-- DIRECTIONS --
Restate the listing below word for word, pictures excluded.

========================

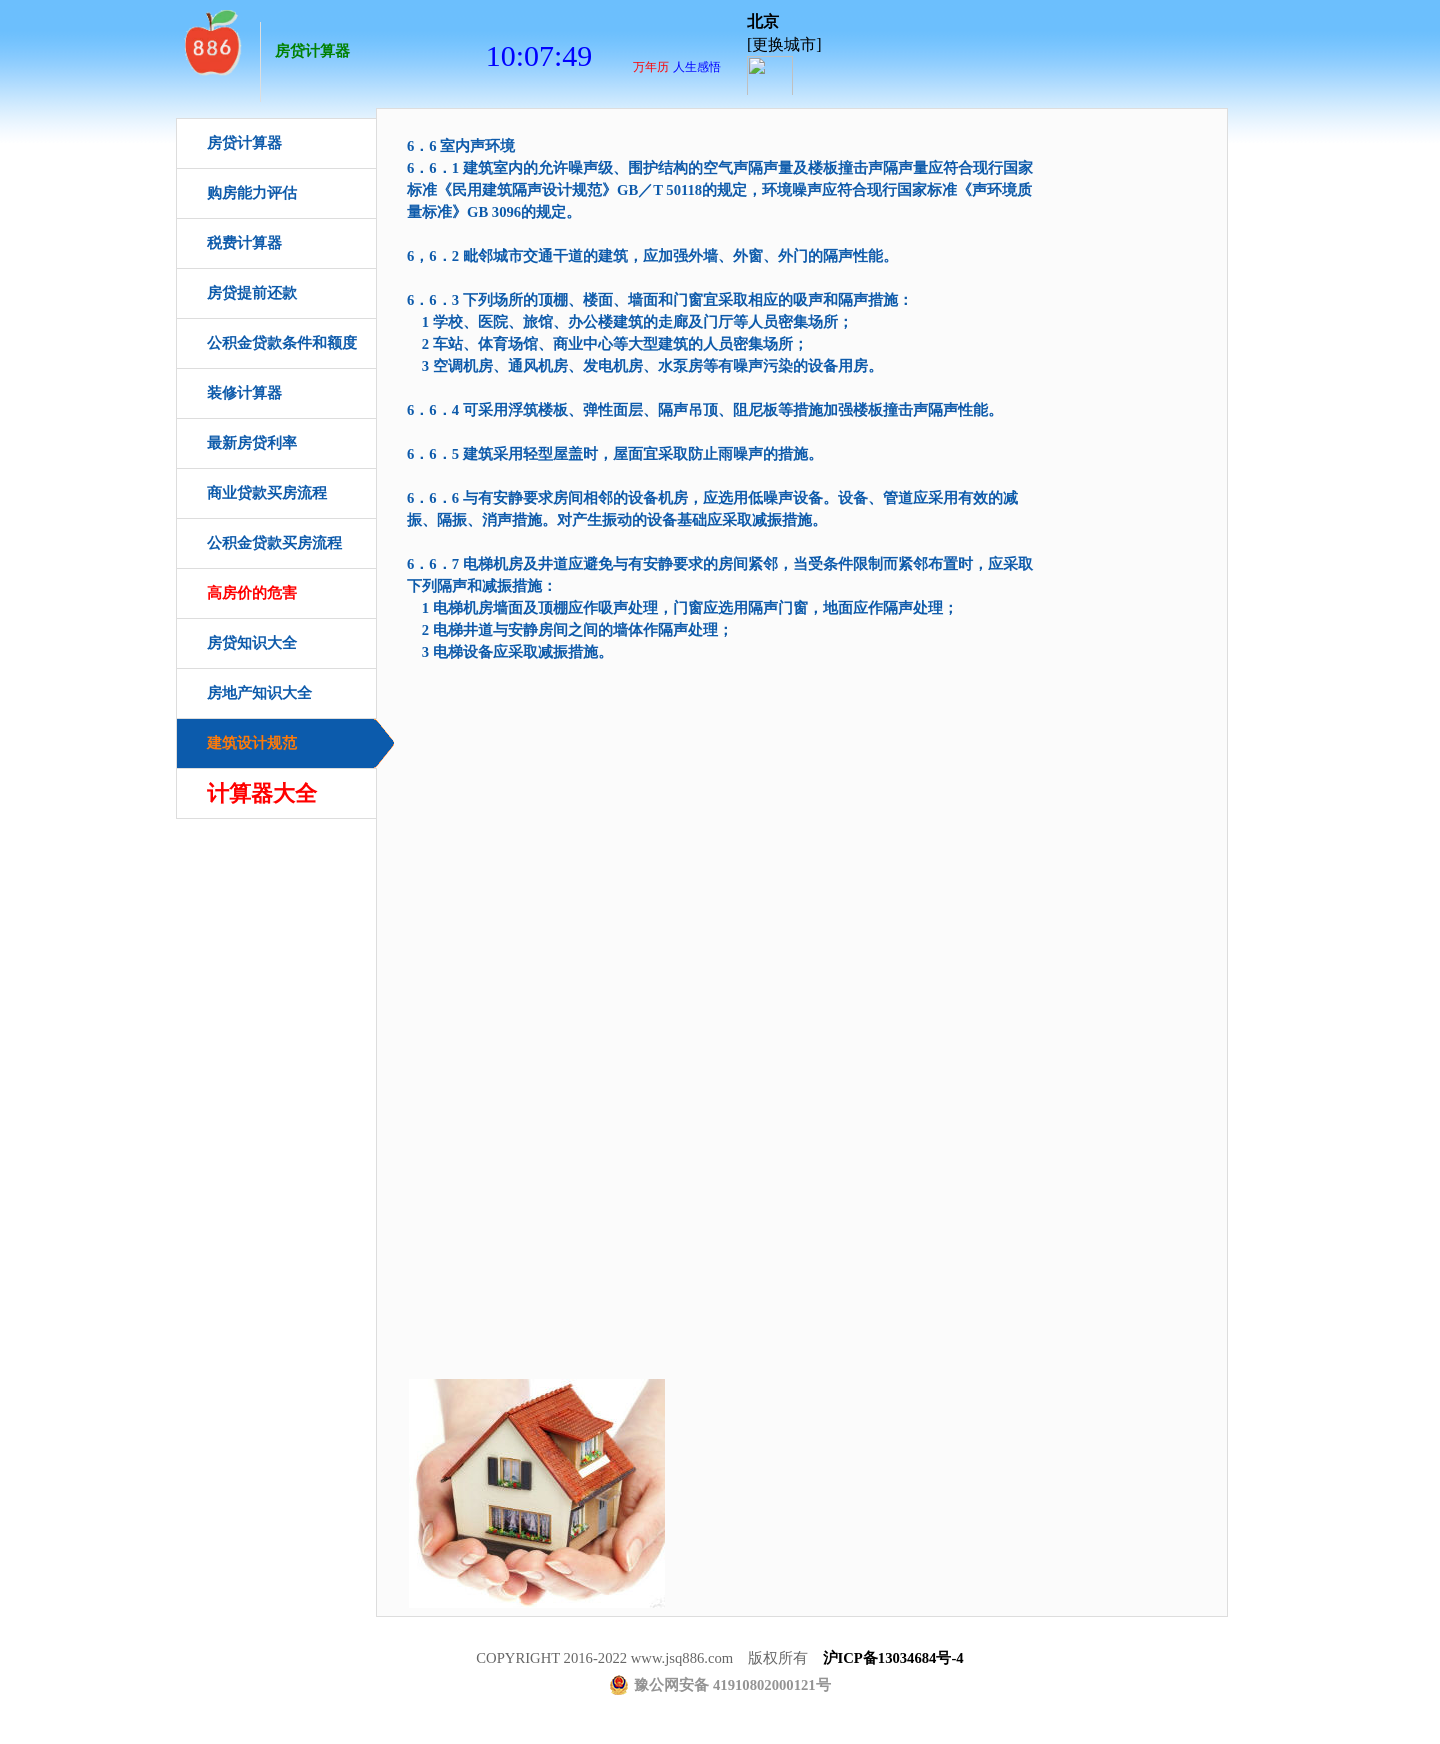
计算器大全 (262, 793)
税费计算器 (244, 243)
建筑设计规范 (252, 743)
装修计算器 (244, 393)
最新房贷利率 (252, 443)
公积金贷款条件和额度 (282, 343)
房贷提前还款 (252, 293)
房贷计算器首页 (211, 40)
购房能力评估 (252, 193)
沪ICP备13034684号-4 (893, 1658)
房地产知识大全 (259, 693)
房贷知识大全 (252, 643)
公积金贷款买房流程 (274, 543)
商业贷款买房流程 (267, 493)
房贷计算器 (312, 51)
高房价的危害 (252, 593)
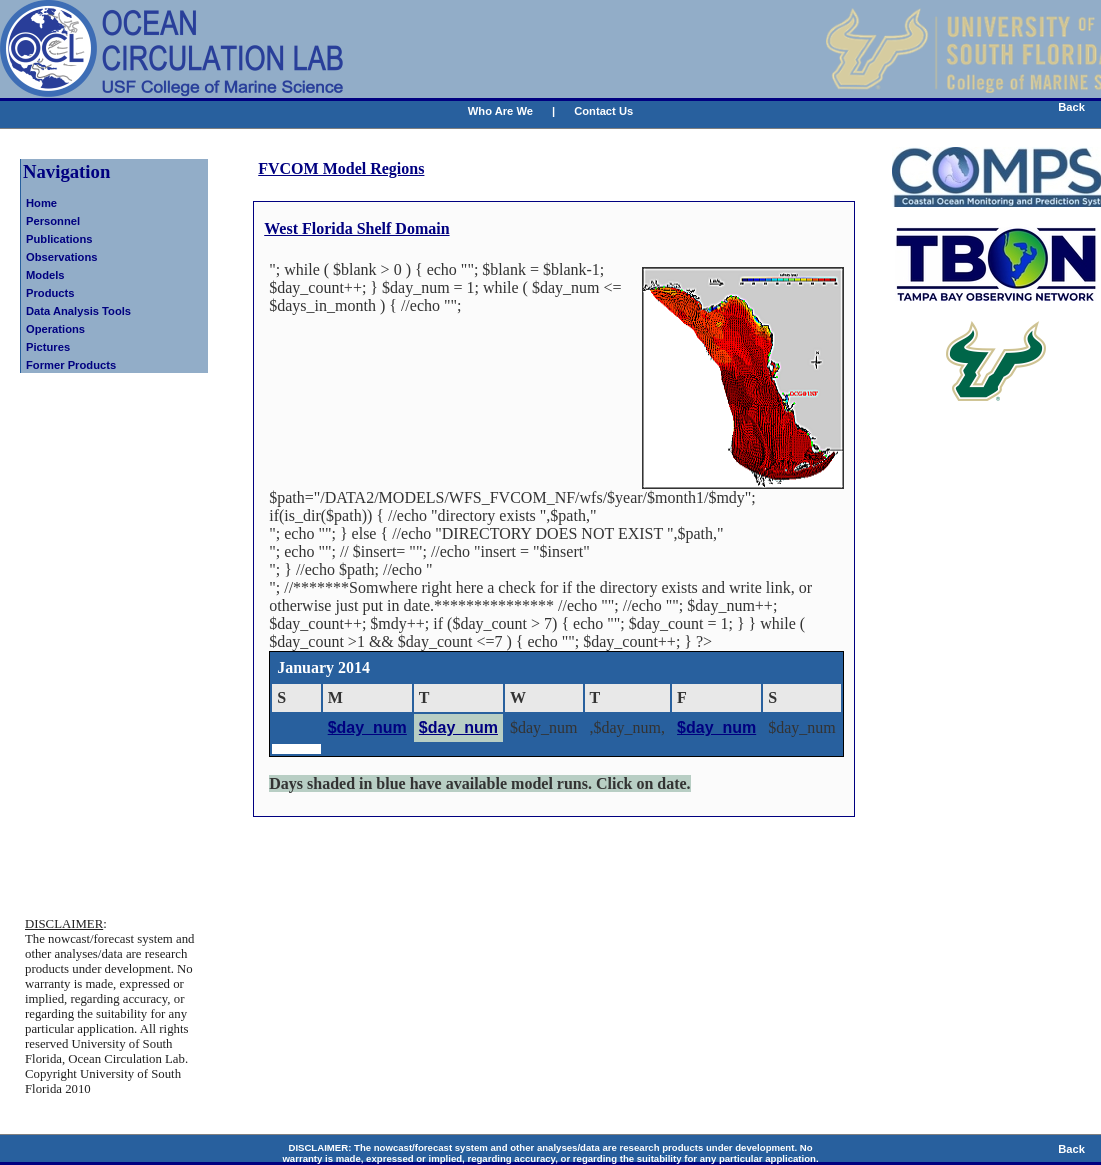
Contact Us (603, 111)
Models (45, 275)
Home (41, 203)
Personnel (53, 221)
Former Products (71, 365)
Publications (59, 239)
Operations (55, 329)
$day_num (367, 727)
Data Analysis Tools (78, 311)
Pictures (48, 347)
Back (1071, 107)
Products (50, 293)
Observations (62, 257)
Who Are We (500, 111)
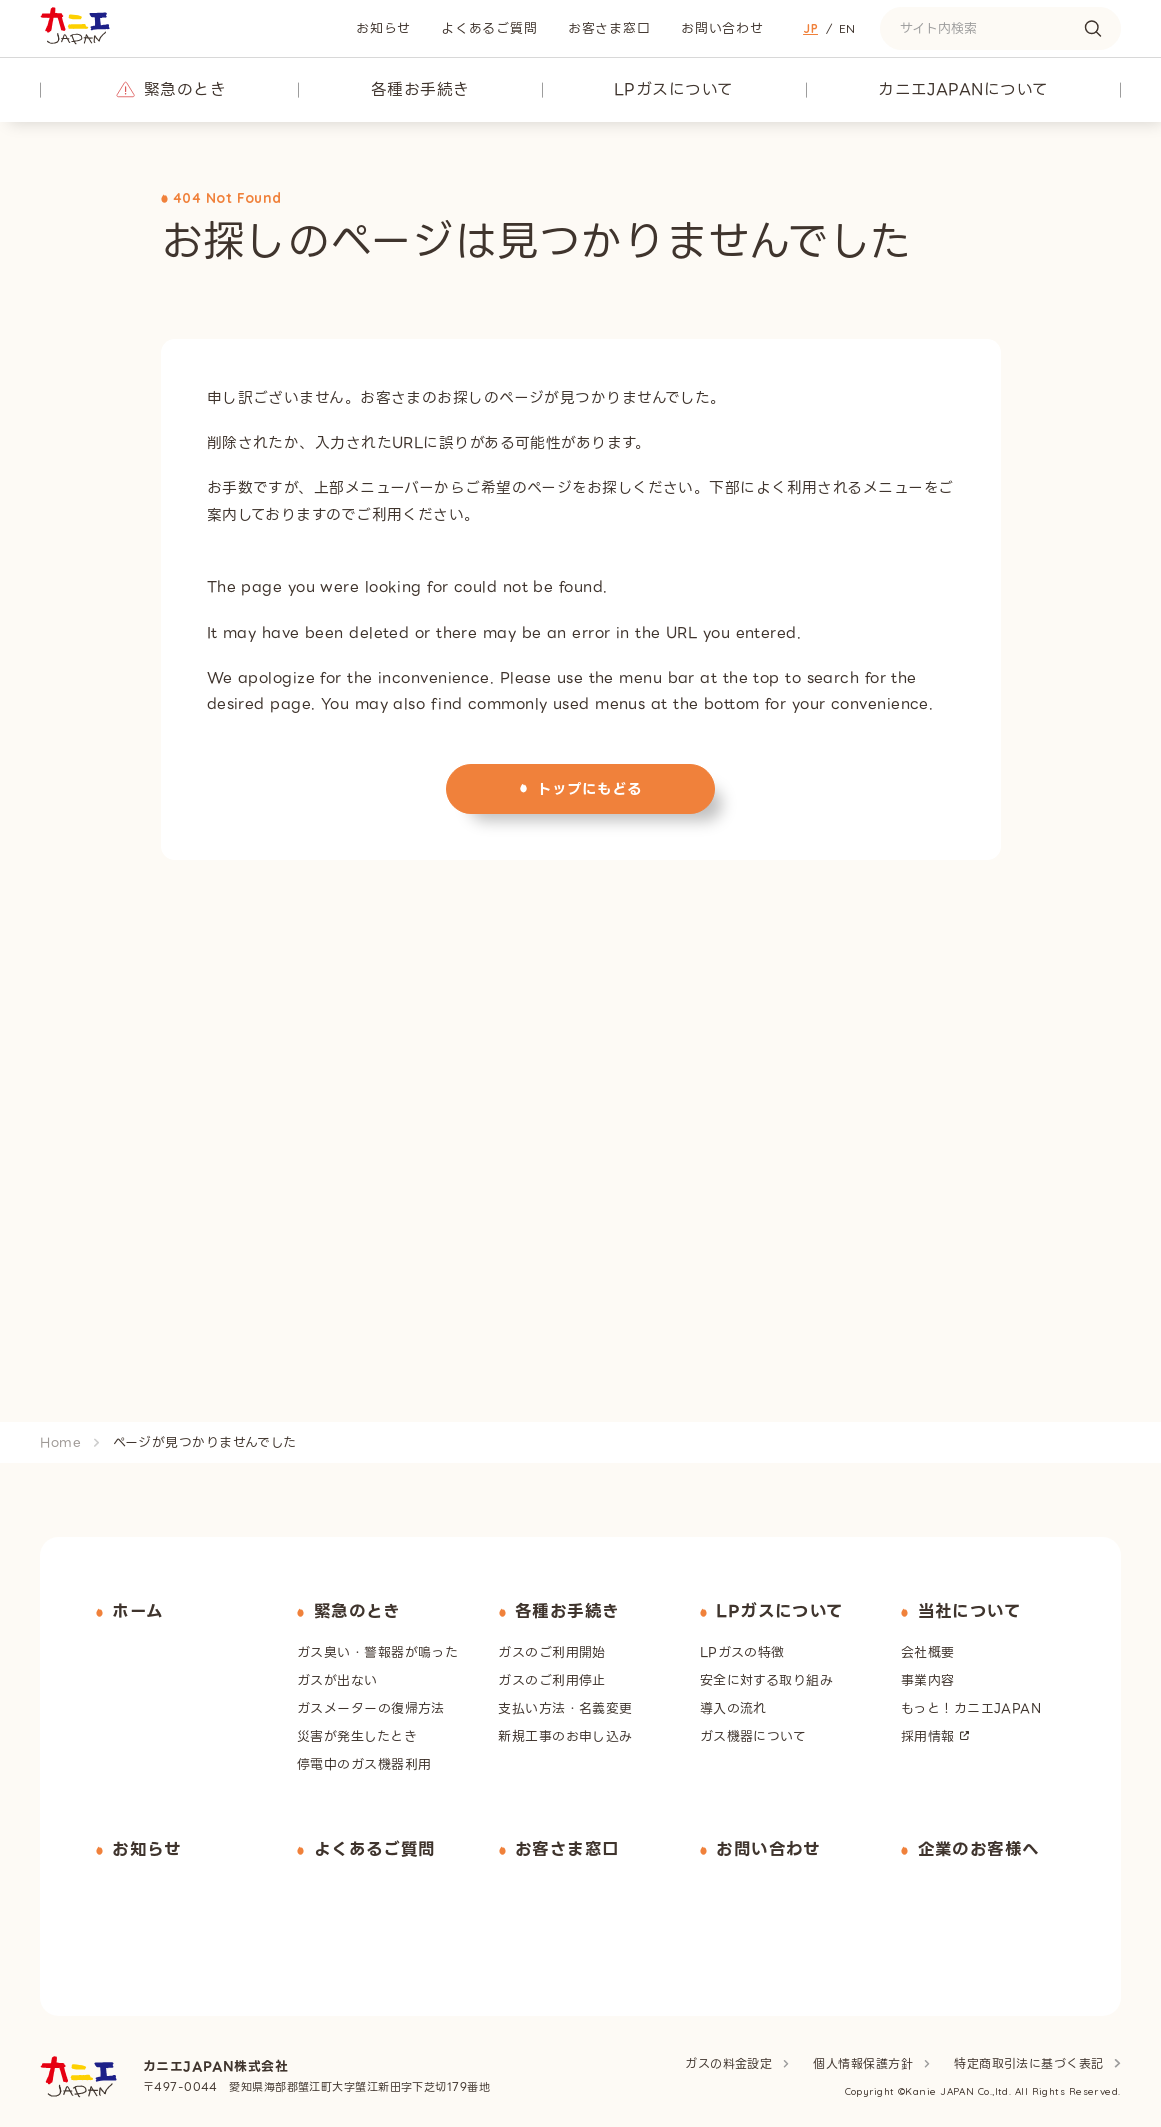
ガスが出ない (337, 1678)
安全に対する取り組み (766, 1678)
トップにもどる (590, 787)
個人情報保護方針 (865, 2061)
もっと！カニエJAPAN (971, 1706)
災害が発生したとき (357, 1734)
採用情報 (928, 1734)
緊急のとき (185, 89)
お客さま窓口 (609, 28)
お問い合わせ (722, 28)
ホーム (137, 1610)
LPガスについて (674, 89)
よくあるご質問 (489, 28)
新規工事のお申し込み (565, 1734)
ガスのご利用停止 (552, 1678)
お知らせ (383, 28)
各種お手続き (420, 89)
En (847, 28)
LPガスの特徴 (742, 1650)
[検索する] (1092, 28)
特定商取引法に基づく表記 (1029, 2061)
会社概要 (928, 1650)
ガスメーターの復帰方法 (371, 1706)
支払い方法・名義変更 (565, 1706)
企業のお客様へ (979, 1847)
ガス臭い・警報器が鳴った (377, 1650)
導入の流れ (733, 1706)
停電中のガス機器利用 (364, 1762)
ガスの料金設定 (730, 2061)
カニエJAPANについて (963, 89)
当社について (970, 1610)
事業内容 (928, 1678)
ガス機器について (753, 1734)
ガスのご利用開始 (552, 1650)
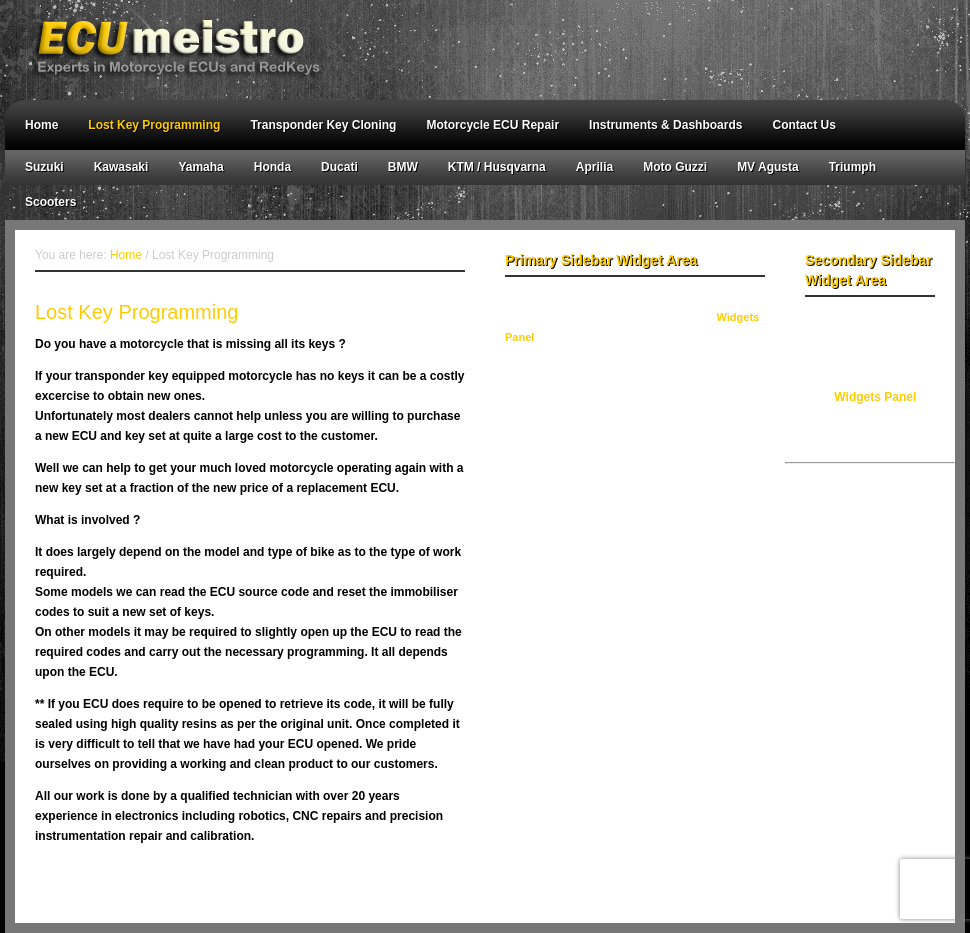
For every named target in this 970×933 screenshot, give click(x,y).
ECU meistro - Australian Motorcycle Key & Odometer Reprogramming (475, 50)
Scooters (50, 202)
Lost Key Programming (154, 125)
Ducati (339, 167)
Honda (272, 167)
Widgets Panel (875, 397)
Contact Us (803, 125)
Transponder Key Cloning (323, 125)
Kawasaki (121, 167)
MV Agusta (768, 167)
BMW (403, 167)
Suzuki (44, 167)
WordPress (581, 883)
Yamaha (200, 167)
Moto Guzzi (675, 167)
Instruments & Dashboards (665, 125)
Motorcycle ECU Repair (492, 125)
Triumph (852, 167)
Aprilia (594, 167)
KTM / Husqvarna (497, 167)
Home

========================

-- ANSWER BOX --
计算器大全 (262, 793)
税费计算器 (244, 243)
建筑设计规范 (252, 743)
装修计算器 (244, 393)
最新房贷利率 (252, 443)
公积金贷款条件和额度 (282, 343)
房贷提前还款 (252, 293)
房贷计算器首页 (211, 40)
购房能力评估 (252, 193)
沪ICP备13034684号-4 (893, 1658)
房地产知识大全 (259, 693)
房贷知识大全 (252, 643)
公积金贷款买房流程 (274, 543)
商业贷款买房流程 (267, 493)
房贷计算器 (312, 51)
高房价的危害 (252, 593)
Contact Us (603, 111)
Models (45, 275)
Home (41, 203)
Personnel (53, 221)
Former Products (71, 365)
Publications (59, 239)
Operations (55, 329)
$day_num (367, 727)
Data Analysis Tools (78, 311)
Pictures (48, 347)
Back (1071, 107)
Products (50, 293)
Observations (62, 257)
Who Are We (500, 111)
ガスが出ない (337, 1678)
安全に対する取り組み (766, 1678)
トップにもどる (590, 787)
個人情報保護方針 (865, 2061)
もっと！カニエJAPAN (971, 1706)
災害が発生したとき (357, 1734)
採用情報 (928, 1734)
緊急のとき (185, 89)
お客さま窓口 (609, 28)
お問い合わせ (722, 28)
ホーム (137, 1610)
LPガスについて (674, 89)
よくあるご質問 (489, 28)
新規工事のお申し込み (565, 1734)
ガスのご利用停止 (552, 1678)
お知らせ (383, 28)
各種お手続き (420, 89)
En (847, 28)
LPガスの特徴 (742, 1650)
[検索する] (1092, 28)
特定商取引法に基づく表記 (1029, 2061)
会社概要 (928, 1650)
ガスメーターの復帰方法 (371, 1706)
支払い方法・名義変更 (565, 1706)
企業のお客様へ (979, 1847)
ガス臭い・警報器が鳴った (377, 1650)
導入の流れ (733, 1706)
停電中のガス機器利用 (364, 1762)
ガスの料金設定 (730, 2061)
カニエJAPANについて (963, 89)
当社について (970, 1610)
事業内容 (928, 1678)
ガス機器について (753, 1734)
ガスのご利用開始 (552, 1650)
For every named target in this 970×933 screenshot, give click(x,y).
ECU meistro - Australian Motorcycle Key & Odometer Reprogramming (475, 50)
Scooters (50, 202)
Lost Key Programming (154, 125)
Ducati (339, 167)
Honda (272, 167)
Widgets Panel (875, 397)
Contact Us (803, 125)
Transponder Key Cloning (323, 125)
Kawasaki (121, 167)
MV Agusta (768, 167)
BMW (403, 167)
Suzuki (44, 167)
WordPress (581, 883)
Yamaha (200, 167)
Moto Guzzi (675, 167)
Instruments & Dashboards (665, 125)
Motorcycle ECU Repair (492, 125)
Triumph (852, 167)
Aprilia (594, 167)
KTM / Husqvarna (497, 167)
Home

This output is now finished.